Twice before in our history the governing political consensus has shattered, replaced by a new one only after a national catastrophe. And that’s precisely where we find ourselves today.
That’s according to James Pierson’s Shattered Consensus, a thoughtful analysis by a thoughtful man. From Jefferson to the Civil War the Democrats were the party of the governing consensus, but their inability to solve the slavery issue brought the Republicans into power. Until the Great Depression, Republicans represented a new consensus, but their failure to control the excesses of laissez faire capitalism brought their downfall. The new Democratic consensus prevailed until the present time, but it too has shattered, and there is no consensus in this country today. Piereson thinks we must suffer a market collapse, or a major recession, or a terror attack before a new one can be formed. In the process we are going to have to accept a lower standard of living. In his view the new consensus will feature a return to federalism, economic growth, and the downfall of the public sector unions.

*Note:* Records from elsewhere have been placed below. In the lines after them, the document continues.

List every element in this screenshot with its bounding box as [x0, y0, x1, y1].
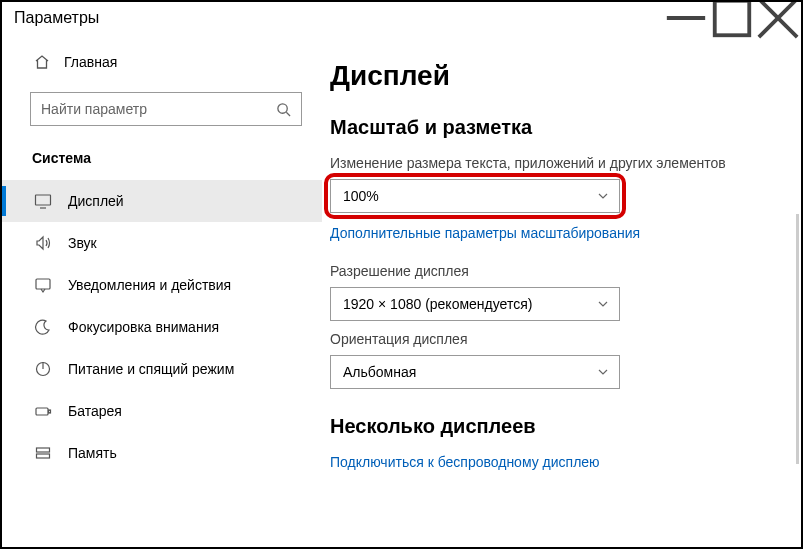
- sidebar-item-label: Память: [68, 445, 117, 461]
- chevron-down-icon: [597, 298, 609, 310]
- svg-rect-6: [36, 195, 51, 205]
- sidebar-item-label: Уведомления и действия: [68, 277, 231, 293]
- storage-icon: [34, 444, 52, 462]
- minimize-button[interactable]: [663, 2, 709, 34]
- battery-icon: [34, 402, 52, 420]
- display-icon: [34, 192, 52, 210]
- window-title: Параметры: [14, 9, 99, 27]
- sidebar-item-display[interactable]: Дисплей: [2, 180, 322, 222]
- maximize-button[interactable]: [709, 2, 755, 34]
- search-icon: [276, 102, 291, 117]
- home-icon: [34, 54, 50, 70]
- svg-rect-12: [49, 410, 51, 413]
- svg-rect-14: [37, 454, 50, 458]
- wireless-link[interactable]: Подключиться к беспроводному дисплею: [330, 454, 781, 470]
- search-placeholder: Найти параметр: [41, 101, 147, 117]
- sidebar-item-label: Питание и спящий режим: [68, 361, 234, 377]
- svg-rect-11: [36, 408, 48, 415]
- scale-value: 100%: [343, 188, 379, 204]
- titlebar: Параметры: [2, 2, 801, 34]
- search-input[interactable]: Найти параметр: [30, 92, 302, 126]
- home-label: Главная: [64, 54, 117, 70]
- svg-rect-8: [36, 279, 50, 289]
- sidebar-item-power[interactable]: Питание и спящий режим: [2, 348, 322, 390]
- window-controls: [663, 2, 801, 34]
- svg-line-5: [286, 112, 290, 116]
- category-title: Система: [2, 144, 322, 180]
- scale-advanced-link[interactable]: Дополнительные параметры масштабирования: [330, 225, 781, 241]
- resolution-label: Разрешение дисплея: [330, 263, 781, 279]
- sound-icon: [34, 234, 52, 252]
- focus-icon: [34, 318, 52, 336]
- main-content: Дисплей Масштаб и разметка Изменение раз…: [322, 34, 801, 547]
- scale-select[interactable]: 100%: [330, 179, 620, 213]
- section-multi: Несколько дисплеев: [330, 415, 781, 438]
- resolution-value: 1920 × 1080 (рекомендуется): [343, 296, 532, 312]
- svg-rect-13: [37, 448, 50, 452]
- chevron-down-icon: [597, 190, 609, 202]
- scale-highlight: 100%: [324, 173, 626, 219]
- sidebar-item-label: Звук: [68, 235, 97, 251]
- home-button[interactable]: Главная: [2, 46, 322, 78]
- scale-label: Изменение размера текста, приложений и д…: [330, 155, 781, 171]
- orientation-value: Альбомная: [343, 364, 416, 380]
- sidebar-item-label: Батарея: [68, 403, 122, 419]
- sidebar-item-sound[interactable]: Звук: [2, 222, 322, 264]
- svg-rect-1: [715, 1, 750, 36]
- notifications-icon: [34, 276, 52, 294]
- sidebar-item-battery[interactable]: Батарея: [2, 390, 322, 432]
- sidebar: Главная Найти параметр Система Дисплей З…: [2, 34, 322, 547]
- chevron-down-icon: [597, 366, 609, 378]
- section-scale: Масштаб и разметка: [330, 116, 781, 139]
- power-icon: [34, 360, 52, 378]
- sidebar-item-focus[interactable]: Фокусировка внимания: [2, 306, 322, 348]
- close-button[interactable]: [755, 2, 801, 34]
- orientation-select[interactable]: Альбомная: [330, 355, 620, 389]
- resolution-select[interactable]: 1920 × 1080 (рекомендуется): [330, 287, 620, 321]
- sidebar-item-notifications[interactable]: Уведомления и действия: [2, 264, 322, 306]
- sidebar-item-label: Фокусировка внимания: [68, 319, 219, 335]
- sidebar-item-label: Дисплей: [68, 193, 124, 209]
- orientation-label: Ориентация дисплея: [330, 331, 781, 347]
- svg-point-4: [278, 103, 287, 112]
- sidebar-item-storage[interactable]: Память: [2, 432, 322, 474]
- scrollbar[interactable]: [796, 214, 799, 464]
- page-title: Дисплей: [330, 60, 781, 92]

It’s important to clearly appreciate what Piereson is saying. It doesn’t matter who wins the White House. Even if we hold all the reins of power, the Presidency, the House , the Senate, the Supreme Court — it still won’t be enough. To deal with our intractable problems we need a national consensus, and we won’t get one unless we suffer a great calamity. We’re a 50-50 nation right now, at war with one another, with no victory for either side in sight.
So I guess we just sit around and await the inevitable Civil War or Great Depression to give us the chance to get things right. Or maybe we could use Article V to avert such catastrophes. Our choice. Maybe we ought to at least give it a try. I don’t think a decline in our standard of living is something we should settle for. If the first Amendment Convention is a success, others will follow, and the sclerotic federal government can be cut down to size. Prosperity would follow. But if we don’t use Article V, I think Piereson is right. Congress has degenerated into a bipartisan parliament of whores, and will never clean up its mess without an outside intervention.

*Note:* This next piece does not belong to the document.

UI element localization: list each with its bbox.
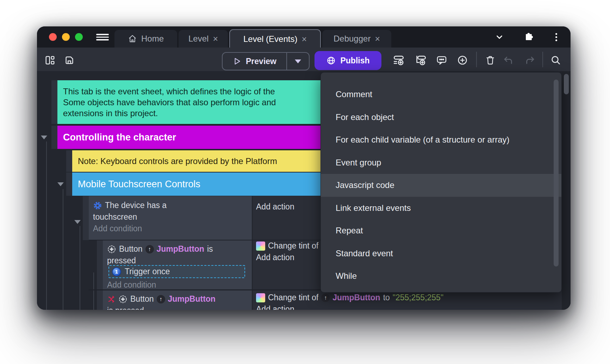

Piereson’s a very bright guy, and he makes a number of interesting points. Today it’s a commonplace that Democrats are most passionate about conserving their gains than anything beyond them. I didn’t know that Richard Hofstadter was saying that back in 1955. He also describes contemporary liberalism as essentially punitive, which is quite true, when you think about it. His most interesting observation is that the celebrated tolerance of the left is really nothing more than nihilism.
Fruth has been updating his Article V BBA campaign brochure, using the latest numbers from CBO and elsewhere. He says it just keeps getting scarier and scarier. I guess we’ll never be able to convince all the low information voters of our peril. But you’d think serious people of all political persuasions would understand that this is an existential threat. One which Hillary and the D’s should be forced to confront. Unless she’s indicted she’s the Democrat nominee. Shouldn’t someone in the media ask her what she plans to do about this problem? But I’m being naive. Since when does a press secretary pose hard questions to its candidate?
My review of An American Son is up at American Thinker today. Here’s the link. Internet commenters, and not just at AT, are an odd lot. Some people just can’t disagree, they have to insult and ridicule.
Lew Uhler’s 40th birthday party for the National Tax Limitation Committee was quite a success, and I’m very glad I got to attend. There were some quite promising opportunities which presented themselves, and I’m optimistic that Fruth is going to be able to get not only Wyoming but Idaho. That should get us to 32, where the Republican nominee — whomever it is — will carry us across the finish line. Even the most dimwitted of the candidates will realize the political appeal not only of the BBA, but, more importantly, of Article V. So I’m feeling good.
Lew and I have the same Congressman, Tom McClintock, who just recently left the House Freedom Caucus. Tom is as smart and conservative as anybody in Congress, and he couldn’t see their political end strategy. He spoke briefly at Lew’s event, and his words were music to my ears: “It’s starting to feel like 1979.” Actually, though, I think he’s underselling our position.
I think it’s starting to feel like 1919.